There is some variance in DOI prevalence between the universities. The variance might be due to the overrepresentation of certain document types that are less frequently assigned DOIs (e.g., books, book chapters, and conference proceedings). Equally, universities that publish more papers in subject fields such as the arts and humanities could also contribute to a lower proportion of DOIs among their publications (Gorraiz et al., 2016).
For studies concerning detailed comparison of database coverage, additional metadata such as article title and author names should be used to maximize identification of overlapping records. The focus of the current study, however, was not coverage, but the prevalence of affiliation discrepancies between databases. Therefore, we could exclude records that do not have DOIs without negatively impacting the study results. It was more important to identify records with a common identifier so that we could compare their affiliations in the different databases. This approach was largely inspired by the work of Huang et al. (2020), who also took this approach.
4.2. Prevalence of Affiliation Discrepancies
In the next part of the study, we examined the prevalence of affiliation discrepancies in four citation indexes (Scopus, WoS, Dimensions, and Microsoft Academic) for 18 selected Arab universities.
In Figure 1 we present a stacked bar chart for each database pair, with the primary database on the left and the comparator database on the right. The first portion of the bar, reading from the left, represents the surplus records only found in the primary database and not present in the comparator. For instance, the top bar shows 30,060 Scopus DOIs that are not included in WoS. The second portion includes those DOIs that are present in both databases but are not assigned to the relevant university affiliation in the comparator database. In the first bar that means 1,831 Scopus DOIs are not found to have the same affiliation in WoS, even though they are present in WoS. The central portion of the bar shows the number of DOIs found in both databases with the same affiliation. The penultimate portion of the bar shows that 5,924 WoS DOIs are also found in Scopus but not with the relevant affiliation. In the final portion of the bar, there are 3,114 WoS DOIs that are not included in the Scopus database.

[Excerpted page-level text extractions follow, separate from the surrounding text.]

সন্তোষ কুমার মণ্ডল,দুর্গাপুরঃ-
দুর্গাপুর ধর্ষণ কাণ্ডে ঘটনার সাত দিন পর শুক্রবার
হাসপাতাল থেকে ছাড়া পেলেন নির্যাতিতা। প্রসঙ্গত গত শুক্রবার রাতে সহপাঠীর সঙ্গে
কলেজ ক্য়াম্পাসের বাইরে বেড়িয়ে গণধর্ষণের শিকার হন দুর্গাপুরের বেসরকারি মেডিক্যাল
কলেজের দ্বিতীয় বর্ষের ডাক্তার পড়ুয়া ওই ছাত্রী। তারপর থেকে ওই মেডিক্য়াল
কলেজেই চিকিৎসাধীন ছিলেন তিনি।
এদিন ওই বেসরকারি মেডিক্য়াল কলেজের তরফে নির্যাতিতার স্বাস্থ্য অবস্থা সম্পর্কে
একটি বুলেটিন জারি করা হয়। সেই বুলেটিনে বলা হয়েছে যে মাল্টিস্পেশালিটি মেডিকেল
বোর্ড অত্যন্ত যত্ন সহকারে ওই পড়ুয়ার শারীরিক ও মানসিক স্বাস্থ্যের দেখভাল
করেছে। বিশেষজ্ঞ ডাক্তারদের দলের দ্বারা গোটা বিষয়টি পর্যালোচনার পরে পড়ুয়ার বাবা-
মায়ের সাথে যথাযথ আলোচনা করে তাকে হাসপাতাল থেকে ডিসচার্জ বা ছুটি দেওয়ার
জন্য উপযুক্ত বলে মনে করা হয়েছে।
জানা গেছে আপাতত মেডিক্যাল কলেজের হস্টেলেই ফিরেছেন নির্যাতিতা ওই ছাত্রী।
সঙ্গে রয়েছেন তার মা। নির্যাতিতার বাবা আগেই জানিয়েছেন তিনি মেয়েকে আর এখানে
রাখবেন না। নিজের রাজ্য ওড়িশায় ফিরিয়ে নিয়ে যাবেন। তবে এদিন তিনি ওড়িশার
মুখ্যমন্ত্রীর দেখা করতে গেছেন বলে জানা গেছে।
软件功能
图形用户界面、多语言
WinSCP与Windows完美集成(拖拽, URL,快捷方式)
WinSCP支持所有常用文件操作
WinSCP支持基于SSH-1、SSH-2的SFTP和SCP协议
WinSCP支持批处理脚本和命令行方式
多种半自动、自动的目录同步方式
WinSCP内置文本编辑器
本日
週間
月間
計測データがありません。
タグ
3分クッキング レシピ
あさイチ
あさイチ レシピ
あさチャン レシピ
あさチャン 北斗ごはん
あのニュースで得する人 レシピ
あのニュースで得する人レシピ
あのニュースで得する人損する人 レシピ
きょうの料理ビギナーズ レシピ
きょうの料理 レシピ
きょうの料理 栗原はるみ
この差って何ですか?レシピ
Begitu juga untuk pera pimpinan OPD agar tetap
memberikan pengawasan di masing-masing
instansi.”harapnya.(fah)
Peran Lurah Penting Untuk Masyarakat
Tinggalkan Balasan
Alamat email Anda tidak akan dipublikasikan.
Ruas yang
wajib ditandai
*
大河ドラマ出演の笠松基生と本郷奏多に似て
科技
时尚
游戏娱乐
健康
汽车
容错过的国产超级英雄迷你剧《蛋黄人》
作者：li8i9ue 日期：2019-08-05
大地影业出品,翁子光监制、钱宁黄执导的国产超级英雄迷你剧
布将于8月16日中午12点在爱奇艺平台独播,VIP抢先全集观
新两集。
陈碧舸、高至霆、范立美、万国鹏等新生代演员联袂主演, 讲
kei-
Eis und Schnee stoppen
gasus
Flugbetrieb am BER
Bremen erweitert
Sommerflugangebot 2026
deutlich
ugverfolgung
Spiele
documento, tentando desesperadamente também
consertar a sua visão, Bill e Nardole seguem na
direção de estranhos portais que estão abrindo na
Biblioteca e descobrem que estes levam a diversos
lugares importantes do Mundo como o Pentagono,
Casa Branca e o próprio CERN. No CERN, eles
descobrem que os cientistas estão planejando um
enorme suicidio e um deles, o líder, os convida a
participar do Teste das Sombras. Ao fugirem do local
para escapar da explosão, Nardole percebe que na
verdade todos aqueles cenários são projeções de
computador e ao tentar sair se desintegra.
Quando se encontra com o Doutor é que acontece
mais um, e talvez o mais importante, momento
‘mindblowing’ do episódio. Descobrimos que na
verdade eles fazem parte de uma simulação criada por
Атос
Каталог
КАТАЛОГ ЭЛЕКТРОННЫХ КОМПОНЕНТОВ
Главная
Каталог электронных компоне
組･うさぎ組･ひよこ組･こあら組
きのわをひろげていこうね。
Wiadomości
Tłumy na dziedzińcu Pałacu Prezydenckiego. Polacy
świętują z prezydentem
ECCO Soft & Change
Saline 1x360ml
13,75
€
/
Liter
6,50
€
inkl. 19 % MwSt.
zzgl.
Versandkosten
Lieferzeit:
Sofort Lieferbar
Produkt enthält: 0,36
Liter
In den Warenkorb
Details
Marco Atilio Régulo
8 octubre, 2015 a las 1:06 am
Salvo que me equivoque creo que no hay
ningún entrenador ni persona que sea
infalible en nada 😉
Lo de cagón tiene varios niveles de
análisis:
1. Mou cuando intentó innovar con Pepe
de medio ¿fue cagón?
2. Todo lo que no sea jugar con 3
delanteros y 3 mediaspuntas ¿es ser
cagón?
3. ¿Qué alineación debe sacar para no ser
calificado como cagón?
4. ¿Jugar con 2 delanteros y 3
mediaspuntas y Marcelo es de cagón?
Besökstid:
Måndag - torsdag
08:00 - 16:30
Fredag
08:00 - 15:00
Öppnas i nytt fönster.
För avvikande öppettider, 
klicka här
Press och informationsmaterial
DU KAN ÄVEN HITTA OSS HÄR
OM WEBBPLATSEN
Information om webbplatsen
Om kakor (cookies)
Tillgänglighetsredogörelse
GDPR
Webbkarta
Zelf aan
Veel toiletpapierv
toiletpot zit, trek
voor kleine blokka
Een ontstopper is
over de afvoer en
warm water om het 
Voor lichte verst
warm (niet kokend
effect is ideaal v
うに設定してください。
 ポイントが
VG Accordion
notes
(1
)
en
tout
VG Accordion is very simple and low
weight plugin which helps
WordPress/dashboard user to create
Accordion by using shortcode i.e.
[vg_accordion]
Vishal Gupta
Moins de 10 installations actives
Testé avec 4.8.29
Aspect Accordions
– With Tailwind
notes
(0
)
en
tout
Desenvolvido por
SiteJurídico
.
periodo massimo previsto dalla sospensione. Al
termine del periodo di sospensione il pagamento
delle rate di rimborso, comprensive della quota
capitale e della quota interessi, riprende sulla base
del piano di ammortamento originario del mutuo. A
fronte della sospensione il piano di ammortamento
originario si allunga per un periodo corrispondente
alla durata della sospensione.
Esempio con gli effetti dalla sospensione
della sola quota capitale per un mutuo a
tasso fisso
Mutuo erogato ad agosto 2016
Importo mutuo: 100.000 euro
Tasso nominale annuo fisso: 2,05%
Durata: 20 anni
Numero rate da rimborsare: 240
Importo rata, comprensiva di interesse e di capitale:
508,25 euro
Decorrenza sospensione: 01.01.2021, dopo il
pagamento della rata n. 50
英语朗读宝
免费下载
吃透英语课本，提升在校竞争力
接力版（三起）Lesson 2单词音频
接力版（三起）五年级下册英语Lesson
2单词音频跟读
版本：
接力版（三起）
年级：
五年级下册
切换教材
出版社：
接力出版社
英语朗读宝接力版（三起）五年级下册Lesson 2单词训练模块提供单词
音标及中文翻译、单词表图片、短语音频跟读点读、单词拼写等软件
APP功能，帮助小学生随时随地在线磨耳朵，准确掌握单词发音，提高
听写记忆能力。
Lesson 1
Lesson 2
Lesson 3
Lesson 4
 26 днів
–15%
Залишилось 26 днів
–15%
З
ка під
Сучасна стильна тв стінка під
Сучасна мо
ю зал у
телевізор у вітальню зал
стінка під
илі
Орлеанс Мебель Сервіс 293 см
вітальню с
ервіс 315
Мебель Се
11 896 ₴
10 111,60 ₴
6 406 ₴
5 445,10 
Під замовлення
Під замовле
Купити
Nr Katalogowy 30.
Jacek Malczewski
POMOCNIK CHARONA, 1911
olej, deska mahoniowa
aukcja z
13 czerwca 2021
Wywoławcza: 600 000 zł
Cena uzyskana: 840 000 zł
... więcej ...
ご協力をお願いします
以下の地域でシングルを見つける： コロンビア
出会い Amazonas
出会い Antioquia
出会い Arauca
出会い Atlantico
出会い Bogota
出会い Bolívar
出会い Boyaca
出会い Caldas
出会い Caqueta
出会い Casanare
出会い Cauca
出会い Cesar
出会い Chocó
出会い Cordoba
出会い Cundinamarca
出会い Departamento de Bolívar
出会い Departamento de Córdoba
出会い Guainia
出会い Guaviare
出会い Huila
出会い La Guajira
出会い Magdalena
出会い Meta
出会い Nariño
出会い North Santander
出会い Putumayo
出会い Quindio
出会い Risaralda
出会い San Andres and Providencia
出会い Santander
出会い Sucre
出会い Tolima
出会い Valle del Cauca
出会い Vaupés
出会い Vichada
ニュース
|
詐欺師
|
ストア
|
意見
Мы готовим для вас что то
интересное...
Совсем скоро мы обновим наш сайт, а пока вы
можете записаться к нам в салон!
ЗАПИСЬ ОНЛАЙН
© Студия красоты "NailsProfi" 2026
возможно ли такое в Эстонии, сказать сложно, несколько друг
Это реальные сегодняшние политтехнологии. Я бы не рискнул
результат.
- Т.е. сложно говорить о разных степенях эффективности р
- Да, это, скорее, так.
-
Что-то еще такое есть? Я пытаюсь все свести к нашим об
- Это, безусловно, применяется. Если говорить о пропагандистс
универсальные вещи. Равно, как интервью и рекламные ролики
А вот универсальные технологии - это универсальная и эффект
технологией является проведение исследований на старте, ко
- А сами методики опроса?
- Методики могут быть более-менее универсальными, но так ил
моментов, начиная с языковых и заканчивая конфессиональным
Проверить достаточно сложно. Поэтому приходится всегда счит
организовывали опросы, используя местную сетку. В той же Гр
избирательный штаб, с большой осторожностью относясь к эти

Those DOIs in the second and fourth portions of the bar therefore represent DOIs where there is a discrepancy between the affiliation assigned in the two databases. It is not possible at this point to say which, if either, is wrong. To make a decision about the accuracy of the assigned affiliation, we need to look at the individual cases and usually check with the published PDF document. We report this in Section 4.4. Therefore, we do not refer to affiliation errors, but prefer the term discrepancies. There will also be cases in which the affiliation is missing or has failed to be assigned to the university in both databases, and those records would not appear at all in the results. We are therefore not presenting a comprehensive list of errors, but rather an indication of the proportion of discrepancies between database pairs.
We can now analyze the relative affiliation discrepancies between each of the database pairs presented in Figure 1. For ease of discussion, we have organized the database pairs into four sections, with the primary database as the heading. In each comparison, we only used those records associated with a DOI.
4.2.1. Scopus
The 1,831 Scopus records from the 18 selected universities that are present in WoS but not linked to the same affiliation represent about 2% of the actual overlap between the two databases. The next two bars show far more sizable proportions of Scopus records not linked to the same affiliation in Dimensions and Microsoft Academic. We can interpret these results by suggesting that the Scopus affiliation is more likely to agree with that assigned in WoS than it is with those assigned in either Dimensions or Microsoft Academic.
On the other hand, a small share (4%–7%) of publications has been assigned to the 18 universities in Scopus, but not in WoS (5,924), Dimensions (5,068), or Microsoft Academic (4,697).
4.2.2. Web of Science
Records linked to the selected universities in WoS but not assigned to the same affiliations in each of the other three databases appeared to constitute about 7% of the overlapping Scopus records, and about a fifth of the overlapping DOIs in Dimensions (17,492) and Microsoft Academic (20,384). This means that the WoS affiliation does not concur with the other three databases in a substantial proportion of cases.
Comparing in the other direction, the penultimate section of the WoS bars (1,831 records for Scopus, 2,640 for Dimensions, and 1,829 for Microsoft Academic) is relatively small in each case. That means there are comparatively few records in the three comparator databases in which the affiliations fail to concur with their corresponding record in WoS.
4.2.3. Dimensions
Dimensions records were clearly more likely to coincide with the affiliations assigned in WoS and Scopus than they were for affiliations assigned by Microsoft Academic. Dimensions affiliation discrepancies with those assigned in WoS (2,640 records) and Scopus (5,068 records) accounted for only 2% and 4% of the overlapping coverage respectively. Meanwhile, 15% Dimensions records with overlapping coverage in Microsoft Academic showed affiliation discrepancies with their corresponding records in Microsoft Academic.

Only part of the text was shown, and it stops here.